Funds raised for Campbell River’s fifth Coldest Night of the Year will be used for a new women’s centre.
The Campbell River and North Island Transition Society (CRNITS) are looking to raise $40,000 in the event this year. They say the funding will be used to furnish the Eagle Harbour Womens Centre.
The centre will provide second-stage and permanent housing for women who are at risk of homelessness. The society adds it will also be the home of a larger women’s centre in the community.
“More than 60 per cent of women accessing our women’s center are over 50 years old and are living in poverty, are homeless or at risk of homelessness,” said Diane Palmer, economic development coordinator for the Campbell River and North Island Transition Society.
“With this addition, we will be offering women, with or without children, a continuum of support and the safety that comes with affordable and appropriate housing.”
Coldest Night of the year will have in-person or virtual options this year. It will begin on Feb. 26. between 4 and 5 p.m. at the Rose Harbour parking lot, with the walk beginning at 5:15 p.m.
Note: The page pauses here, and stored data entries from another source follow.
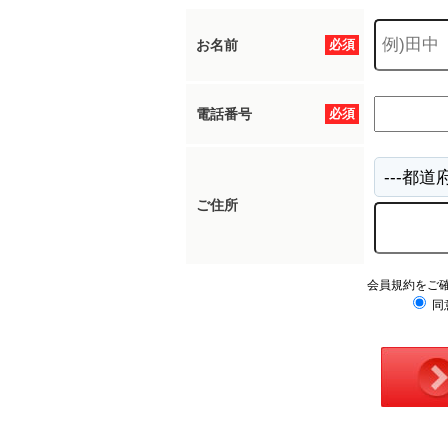
お名前
必須
電話番号
必須
ご住所
会員規約をご
同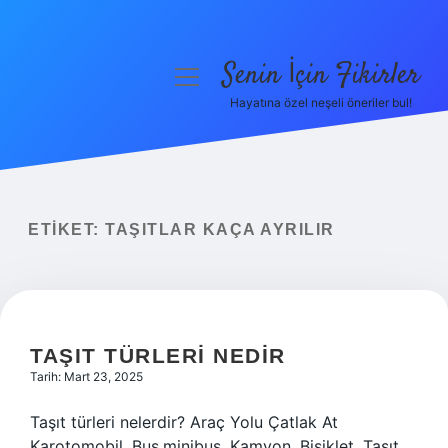
Senin İçin Fikirler
menüyü
aç
Hayatına özel neşeli öneriler bul!
Anasayfa
Gizlilik Politikası
Yasal Uyarı
ETIKET:
TAŞITLAR KAÇA AYRILIR
Hakkımızda
TAŞIT TÜRLERI NEDIR
Tarih: Mart 23, 2025
Taşıt türleri nelerdir? Araç Yolu Çatlak At
Karotomobil. Bus.minibus. Kamyon. Bisiklet. Taşıt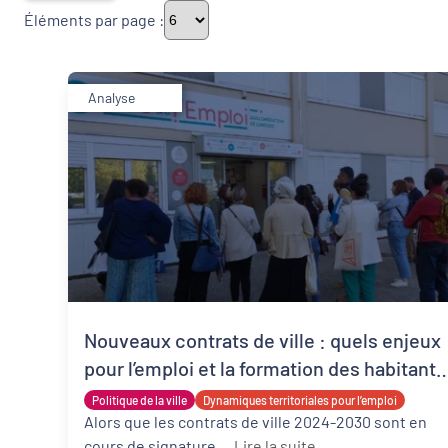
Éléments par page :
Thématiques
Analyse
Démarches alimentaires de territoire
Politique de la ville
Transitions
Date de publication
Nouveaux contrats de ville : quels enjeux
pour l’emploi et la formation des habitants
des quartiers prioritaires ?
Politique de la ville
Dynamiques territoriales pour l’emploi
Alors que les contrats de ville 2024-2030 sont en
cours de signature ...
Lire la suite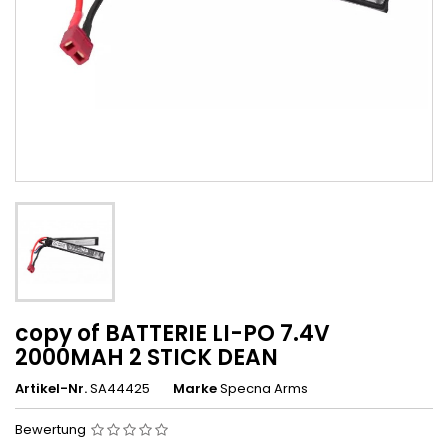
copy of BATTERIE LI-PO 7.4V
2000MAH 2 STICK DEAN
Artikel-Nr.
SA44425
Marke
Specna Arms
Bewertung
The Campbell River and North Island Transition Society say they are looking for more teams this year to take part in the event to reach their $40,000 goal.
“We are looking for community teams, or individuals to join existing teams, to take part in this event that supports some of our community’s most vulnerable people,” said Diane Palmer, economic development coordinator for the Campbell River and North Island Transition Society (CRNITS).
Those who want to take part virtually can pick up their Coldest Night of the Year ahead of time between Feb. 19 and 26 at the Transitions Thrift Store. CRNITS says they can then walk where they want and with who they would like.
CNOY is a nationwide fundraiser taking place in over 100 locations. An estimated 235,000 Canadians experience homelessness every year, according to CRNITS.